Saved data entries:

::::::::::

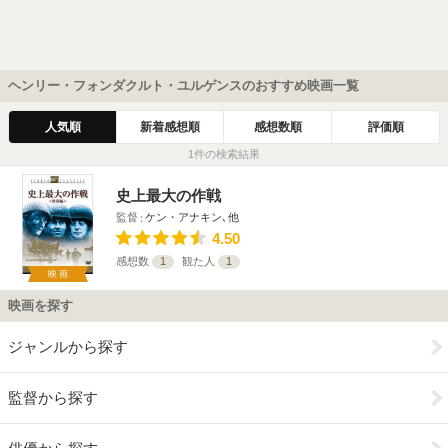
ヘンリー・フォンダクルト・ユルゲンスのおすすめ映画一覧
人気順
新着感想順
感想数順
評価順
1件の検索結果
史上最大の作戦
監督
ケン・アナキン､他
4.50
感想数
1
観た人
1
映画
映画を探す
ジャンルから探す
監督から探す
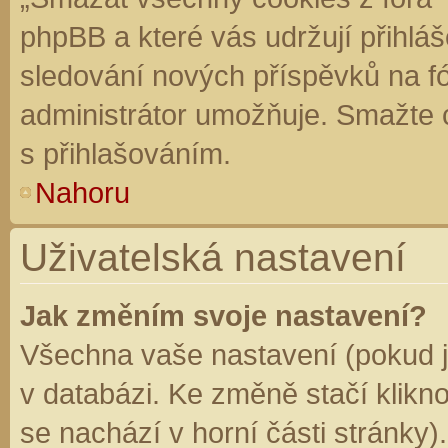
phpBB a které vás udržují přihláš
sledování nových příspěvků na f
administrátor umožňuje. Smažte 
s přihlašováním.
Nahoru
Uživatelská nastavení
Jak změním svoje nastavení?
Všechna vaše nastavení (pokud js
v databázi. Ke změně stačí klikn
se nachází v horní části stránky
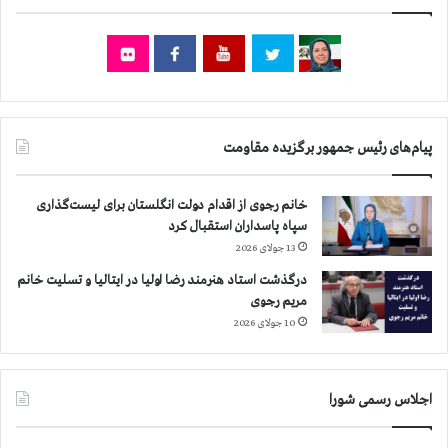
ت
ا
ا
س
ن
ت
ت
آ
ا
ق
س
ا
ا
ی
پیام‌های رئیس جمهور برگزیده مقاومت
ع
آ
ت
ر
۱
د
خانم رجوی از اقدام دولت انگلستان برای لیست‌گذاری
۹
ل
سپاه پاسداران استقبال کرد
ت
ئ
13 جولای 2026
ح
ا
ر
درگذشت استاد هنرمند رضا اولیا در ایتالیا و تسلیت خانم
ن
ی
مریم رجوی
م
م
ع
10 جولای 2026
گ
ا
س
و
ت
ن
اجلاس رسمی شورا
ر
ح
د
ز
ه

::::::::::

TASK INSTRUCTIONS.
Each line that holds the word "nastavení" should be extracted from the records.

SOLUTION FOR THIS TASK.
Uživatelská nastavení
Jak změním svoje nastavení?
Všechna vaše nastavení (pokud js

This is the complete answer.